The banks that merged into BNP Paribas Fortis today are among others:

- 1822: King William I of the Netherlands establishes in Brussels the Algemeene Nederlandsche Maatschappij ter Befavour van de Volksvlijt, the forerunner of the Société Générale of Belgium (Société Générale) and Generale Bank.
- 1865: creation of the General Savings and Loan Fund (ASLK / CGER), which will merge with Generale Bank in the 1990s.
- 1919: establishment of the National Society for Credit to Industry (NMKN), which is acquired by ASLK in 1995.
- 1999: creation of Fortis Bank; the bank arises from the merger of Generale Bank and ASLK in Belgium, and three other banks in the Netherlands (Generale Bank, VSB Bank, Mees Pierson).
- After the 2008 financial crisis, Fortis Bank's banking activities in the Netherlands are sold to the Dutch State. In Belgium, the State becomes a 99.93% shareholder of Fortis Bank.

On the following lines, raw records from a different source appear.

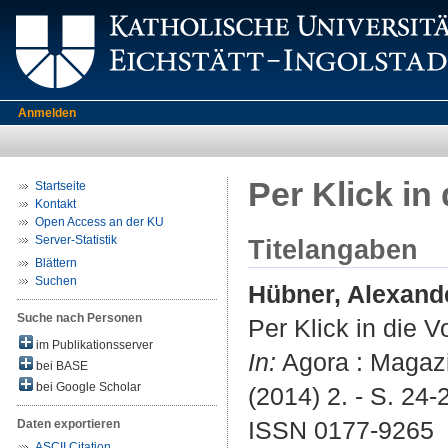
Anmelden
Per Klick in
Startseite
Kontakt
Open Access an der KU
Server-Statistik
Titelangaben
Blättern
Suchen
Hübner, Alexand
Suche nach Personen
Per Klick in die 
im Publikationsserver
In:
Agora : Magazin
bei BASE
bei Google Scholar
(2014) 2. - S. 24-
ISSN 0177-9265
Daten exportieren
ASCII Citation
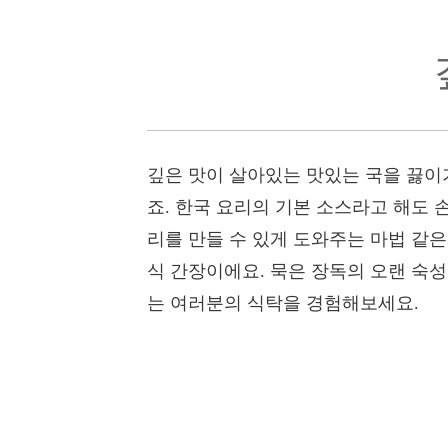
깊은 맛이 살아있는 맛있는 국을 끓이
죠. 한국 요리의 기본 소스라고 해도 
리를 만들 수 있게 도와주는 마법 같
식 간장이에요. 묵은 장독의 오랜 숙성
는 여러분의 식탁을 경험해보세요.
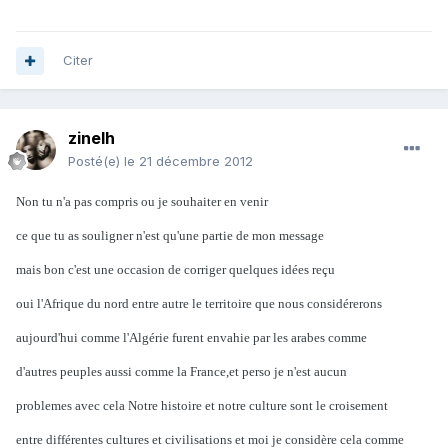
Citer
zinelh
Posté(e)
le 21 décembre 2012
Non tu n'a pas compris ou je souhaiter en venir
ce que tu as souligner n'est qu'une partie de mon message
mais bon c'est une occasion de corriger quelques idées reçu
oui l'Afrique du nord entre autre le territoire que nous considérerons
aujourd'hui comme l'Algérie furent envahie par les arabes comme
d'autres peuples aussi comme la France,et perso je n'est aucun
problemes avec cela Notre histoire et notre culture sont le croisement
entre différentes cultures et civilisations et moi je considère cela comme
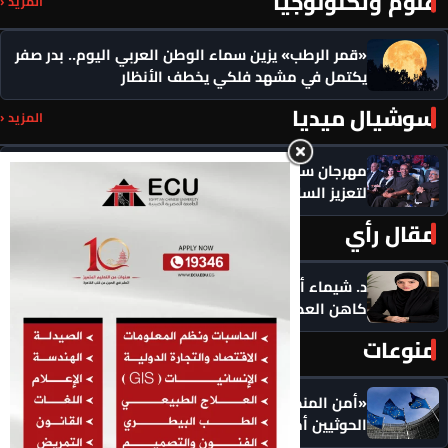
علوم وتكنولوجيا
المزيد ‹
«قمر الرطب» يزين سماء الوطن العربي اليوم.. بدر صفر
يكتمل في مشهد فلكي يخطف الأنظار
سوشيال ميديا
المزيد ‹
مهرجان سيمفوني للفنون يكرم رموزاً مؤثرة ويدعو
لتعزيز السلام
مقال رأي
المزيد ‹
د. شيماء أحمدين تكتب .. حين يصبح الذكاء الاصطناعي
كاهن العصر: هل نستبدل التأمل بالاستهلاك؟
منوعات
المزيد ‹
«أمن المنطقة في خطر».. الاتحاد الأوروبي يضع
الحوثيين أمام مسؤولياتهم: أوقفوا الهجمات فورًا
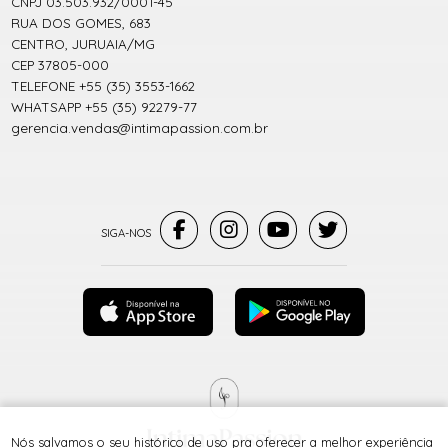
CNPJ 03.503.932/0001-45
RUA DOS GOMES, 683
CENTRO, JURUAIA/MG
CEP 37805-000
TELEFONE +55 (35) 3553-1662
WHATSAPP +55 (35) 92279-77
gerencia.vendas@intimapassion.com.br
Nós salvamos o seu histórico de uso pra oferecer a melhor experiência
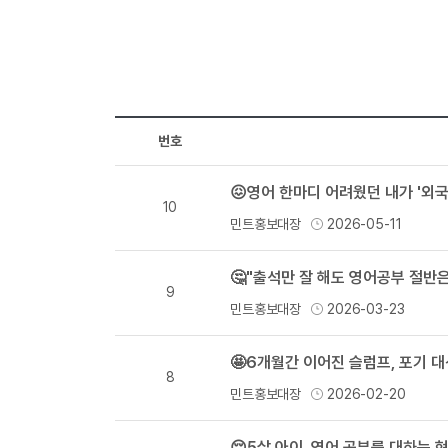
번호
😖영어 한마디 어려웠던 내가 '외
10
민트홍보대장
2026-05-11
🤔"출석만 잘 해도 영어공부 절반
9
민트홍보대장
2026-03-23
🤩6개월간 이어진 슬럼프, 포기 
8
민트홍보대장
2026-02-20
😔5살 아이, 영어 공부를 대하는 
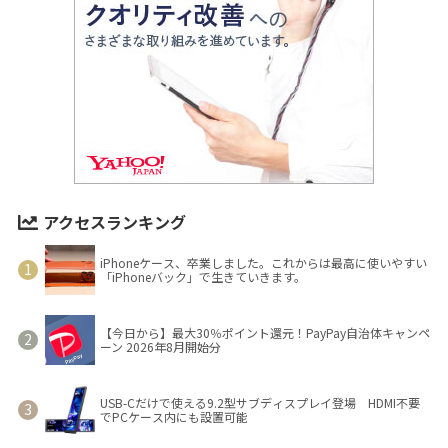
アクセスランキング
iPhoneケース、卒業しました。これからは最高に使いやすい
「iPhoneバック」で生きていきます。
【今日から】最大30％ポイント還元！PayPay自治体キャンペ
ーン 2026年8月開始分
USB-Cだけで使える9.2型サブディスプレイ登場 HDMI不要
でPCケース内にも設置可能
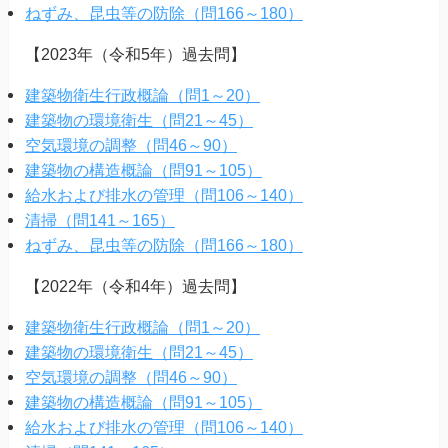
ねずみ、昆虫等の防除（問166～180）
【2023年（令和5年）過去問】
建築物衛生行政概論（問1～20）
建築物の環境衛生（問21～45）
空気環境の調整（問46～90）
建築物の構造概論（問91～105）
給水および排水の管理（問106～140）
清掃（問141～165）
ねずみ、昆虫等の防除（問166～180）
【2022年（令和4年）過去問】
建築物衛生行政概論（問1～20）
建築物の環境衛生（問21～45）
空気環境の調整（問46～90）
建築物の構造概論（問91～105）
給水および排水の管理（問106～140）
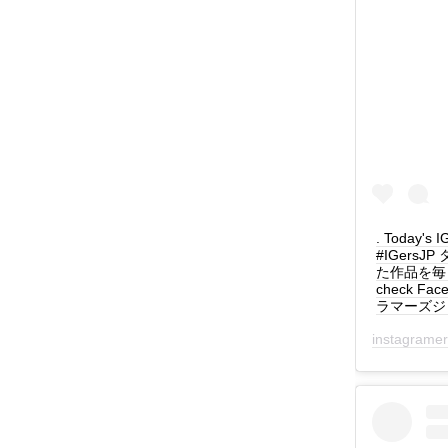
. Today's
#IGers
た作品を毎日紹介
check Fac
ラマーズジャパ
instagrame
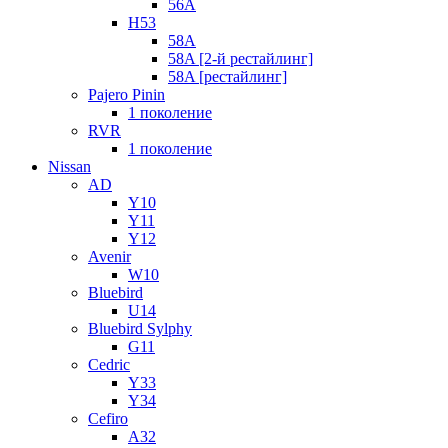
56A
H53
58A
58A [2-й рестайлинг]
58A [рестайлинг]
Pajero Pinin
1 поколение
RVR
1 поколение
Nissan
AD
Y10
Y11
Y12
Avenir
W10
Bluebird
U14
Bluebird Sylphy
G11
Cedric
Y33
Y34
Cefiro
A32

- In 2009, BNP Paribas acquired 75% of Fortis Bank in Belgium, while the Belgian State acquired 10.3% of BNP Paribas' shares.
- In 2013, the company name BNP Paribas Fortis becomes the bank's trading name.
- In November of the same year, BNP Paribas took over the remaining 25% stake in BNP Paribas Fortis which was still held by the Belgian State, for 3.25 billion euros.